CHINESE company, Livetouch Investments, has invested more than $36 million so far in cement production in Redcliff, near Kwekwe with the cement manufacturer operating at 80% capacity, an official has said.

BY MTHANDAZO NYONI

Livetouch Investments chief executive officer, Dongning Wang, told NewsDay in emailed responses that the Redcliff-based cement manufacturer was sitting on $36 million capital assets.

“Our main production has already started to run at the end of March this year (and) currently, we are sitting around $36 million of capital assets,” Wang said.

The company has a 400 000-tonne a year capacity plant, the fourth such facility in Zimbabwe, which it started to construct in June 2016 under phase one.

It has become the fourth cement producing company in the country after PPC Zimbabwe, Lafarge Zimbabwe and Sino-Zimbabwe.

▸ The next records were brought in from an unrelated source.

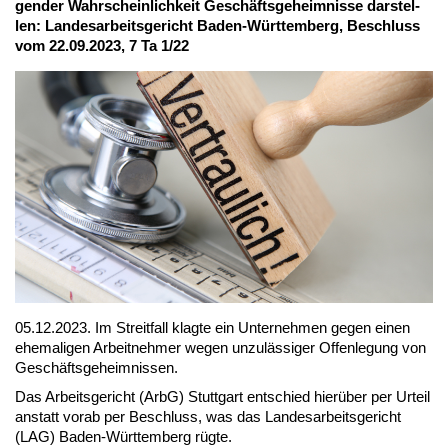
gen­der Wahr­schein­lich­keit Ge­schäfts­ge­heim­nis­se dar­stel­
len: Lan­des­ar­beits­ge­richt Ba­den-Würt­tem­berg, Be­schluss
vom 22.09.2023, 7 Ta 1/22
05.12.2023. Im Streit­fall klag­te ein Un­ter­neh­men ge­gen ei­nen
ehe­ma­li­gen Ar­beit­neh­mer we­gen un­zu­läs­si­ger Of­fen­le­gung von
Ge­schäfts­ge­heim­nis­sen.
Das Ar­beits­ge­richt (ArbG) Stutt­gart ent­schied hier­über per Ur­teil
an­statt vor­ab per Be­schluss, was das Lan­des­ar­beits­ge­richt
(LAG) Ba­den-Würt­tem­berg rüg­te.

Wang said cash challenges were a main threat to their business.

“Yes, I think this is a national problem due to our currency and costing problems,” he said.

Wang said they have increased the workforce to over 120 from 100 they had in April this year and intend to increase it to 200, when running at full capacity.

The company is currently operating at about 80% capacity.

Early this year, Wang revealed that at the beginning of 2018, they were targeting to produce around 60 to 70 000 tonnes of cement per year.

He said the group would also invest in clinker and copper-steel production.

PPC, which produced from Bulawayo and Gwanda, doubled its production capacity to 1,4 million tonnes after recently commissioning a new plant in Harare.

Lafarge has a 450 000t plant in Harare while Sino-Zimbabwe’s plant in Gweru can produce about 250 000t per year.

Zimbabwe currently consumes about 1,14 tonnes of cement per year. Producers have to secure markets in the region for the excess production.